What Kerry left unsaid Monday was more important than what he discussed, says Joy Olson, executive director of the Washington Office on Latin America, another think tank. There was no mention of how US domestic issues such as immigration reform, gun rights or drug consumption profoundly affect Mexico, Central America and elsewhere.

Instead, Olson says, the speech reinforced the notion that Washington too often treats Latin American concerns as if they were relegated to the “kiddies' table” at an extended family Thanksgiving feast.

“Important conversations are taking place, but you’re not part of them,” she says.

Kerry repeated long-standing US concerns over Venezuela’s continued leftward and autocratic drift, and the endurance of Cuba’s communist regime. He underscored both Obama and Biden, in other visits to the region this year, in emphasizing that commerce, education and security will guide the hemisphere’s future more than ideological disputes.

“It’s a story of policies that are working but need to be grown, not moved away from,” Kerry said of the region’s prevailing free market economic policies and the tripling of US trade with the region in a decade.

“Imagine what is possible if we continue to open up trade and investment in our children’s futures,” he said.

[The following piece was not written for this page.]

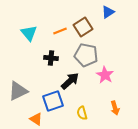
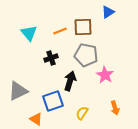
brown square: rotated 30 degrees clockwise
black cross: rotated 24 degrees counterclockwise
black arrow: rotated 30 degrees counterclockwise
yellow semicircle: rotated 48 degrees clockwise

After inspecting the expansion of the Panama Canal’s locks to accommodate larger container ships, Biden this week underscored Washington’s intensified focus on commerce and dubiously promoted Latin America’s status in Washington’s eyes.

The renovation augers a steep increase in Asia trade with US Gulf and East Coast ports, as well as growth throughout the hemisphere, Biden said.

“For the first time in history, you can picture from Canada to the tip of Argentina a hemisphere that is democratic, middle-class, secure,” Biden continued, “as the leading engine of economic growth in the world in the 21st century.”